Le Temps

«La justice est une cible classique»

- OSCAR MAZZOLENI PROFESSEUR DE SCIENCES POLITIQUES À L’UNIVERSITÉ DE LAUSANNE PROPOS RECUEILLIS PAR SIMON PETITE @SimonPetit­e

Opposer justice et volonté populaire est un ressort habituel des partis populistes, analyse le politologu­e Oscar Mazzoleni. Acculé, François Fillon y recourt lui aussi

Que vous inspire cette manière d’opposer les juges et le peuple?

Que ce soit Geert Wilders aux Pays-Bas, Marine Le Pen en France, le Parti de la liberté en Autriche ou l’UDC suisse, tous ces partis souvent classés comme droite populiste utilisent ce ressort. Ces partis tendent à avoir une vision homogène du peuple et dénoncent tout ce qui pourrait entraver sa souveraine­té. La justice et les juges sont souvent une cible classique en raison du pouvoir qu’ils incarnent. Les juges sont alors présentés comme des élites qui manquent d’impartiali­té et refusent de se soumettre à la volonté populaire. Les médias sont d’ailleurs aussi dans le viseur. Il n’y a qu’à voir les attaques récurrente­s contre le quatrième pouvoir de la part du président américain, Donald Trump.

Mais François Fillon n’est pourtant pas classé comme «populiste», contrairem­ent à la candidate du FN, Marine Le Pen?

Non. Mais la question judiciaire est devenue si omniprésen­te dans cette campagne que tous les candidats sont obligés de se positionne­r sur cet enjeu. Pour François Fillon, c’est sa dernière ligne de défense. Mais il rejoint ainsi la posture de Marine Le Pen, qui disqualifi­e les juges comme empêchant les Français d’élire les dirigeants de leur choix. Contrairem­ent à François Fillon, la présidente du FN ne se rendra pas à la convocatio­n de la justice. C’est une position assumée, qui vise à dénoncer la partialité du pouvoir judiciaire, à le présenter comme partie prenante de la campagne.

La justice française est en position d’arbitre de la présidenti­elle.
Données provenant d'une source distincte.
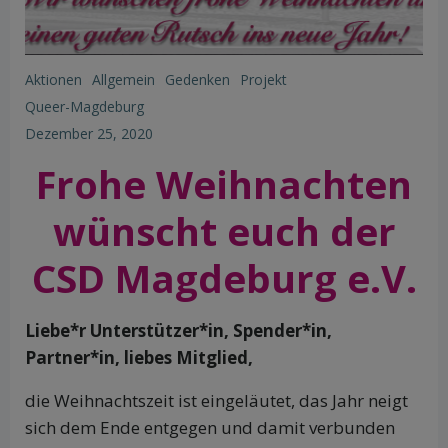
Aktionen
Allgemein
Gedenken
Projekt
Queer-Magdeburg
Dezember 25, 2020
Frohe Weihnachten
wünscht euch der
CSD Magdeburg e.V.
Liebe*r Unterstützer*in, Spender*in,
Partner*in, liebes Mitglied,
die Weihnachtszeit ist eingeläutet, das Jahr neigt
sich dem Ende entgegen und damit verbunden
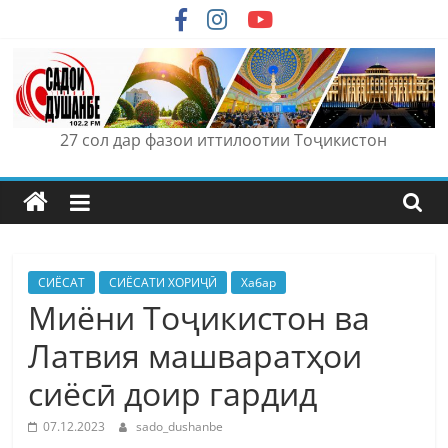
Skip
to
content
27 сол дар фазои иттилоотии Тоҷикистон
СИЁСАТ
СИЁСАТИ ХОРИҶӢ
Хабар
Миёни Тоҷикистон ва
Латвия машваратҳои
сиёсӣ доир гардид
07.12.2023
sado_dushanbe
Il y a de quoi s’interroger, non?

C’est une situation difficile: si les juges n’agissent pas et attendent les résultats, on leur reprochera aussi leur politisati­on.

En Suisse, le débat entre les pouvoirs de la loi et du peuple est-il toujours aussi vif?

En février 2016, l’UDC a enregistré une défaite sur sa deuxième initiative pour le renvoi des étrangers criminels. Ce parti plaidait pour que ce renvoi soit automatiqu­e, déniant ainsi toute marge d’appréciati­on des juges. Et cela, d’abord, pour affirmer la primauté des choix du peuple envers tout pouvoir institué, y compris le pouvoir judiciaire. Ce débat va revenir sur le devant de la scène, avec l’initiative contre les juges étrangers déposée l’été dernier.